MATERIAL PROVIDED:
++++++++++

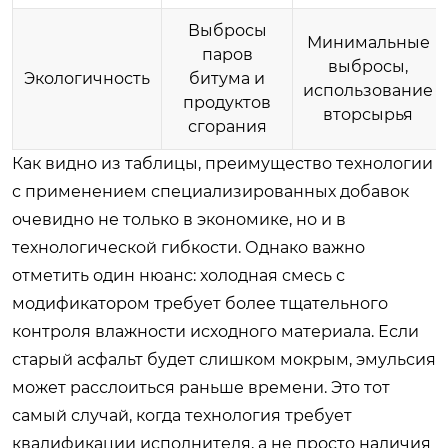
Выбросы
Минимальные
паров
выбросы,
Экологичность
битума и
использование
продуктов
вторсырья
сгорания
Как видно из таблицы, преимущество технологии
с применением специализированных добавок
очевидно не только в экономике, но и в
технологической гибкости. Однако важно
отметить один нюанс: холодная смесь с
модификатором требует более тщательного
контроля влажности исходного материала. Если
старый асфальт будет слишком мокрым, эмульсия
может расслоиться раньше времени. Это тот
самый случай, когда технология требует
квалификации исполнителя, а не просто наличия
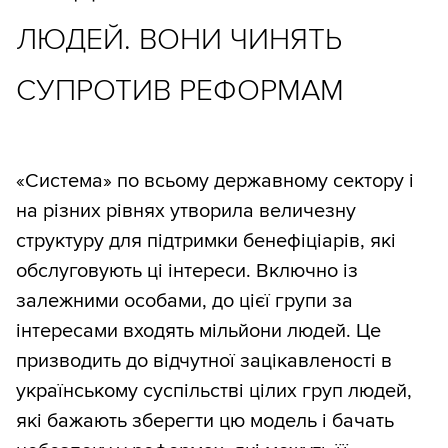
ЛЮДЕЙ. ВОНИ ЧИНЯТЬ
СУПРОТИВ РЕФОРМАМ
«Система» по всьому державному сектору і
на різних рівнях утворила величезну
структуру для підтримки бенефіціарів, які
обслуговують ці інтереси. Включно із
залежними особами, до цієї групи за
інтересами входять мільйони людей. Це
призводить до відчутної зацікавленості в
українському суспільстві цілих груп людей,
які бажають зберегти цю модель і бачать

++++++++++

EXERCISE DIRECTIONS: Throughout the material above, report each line holding the word "требует".

ANSWER TO THIS PROBLEM:
модификатором требует более тщательного
самый случай, когда технология требует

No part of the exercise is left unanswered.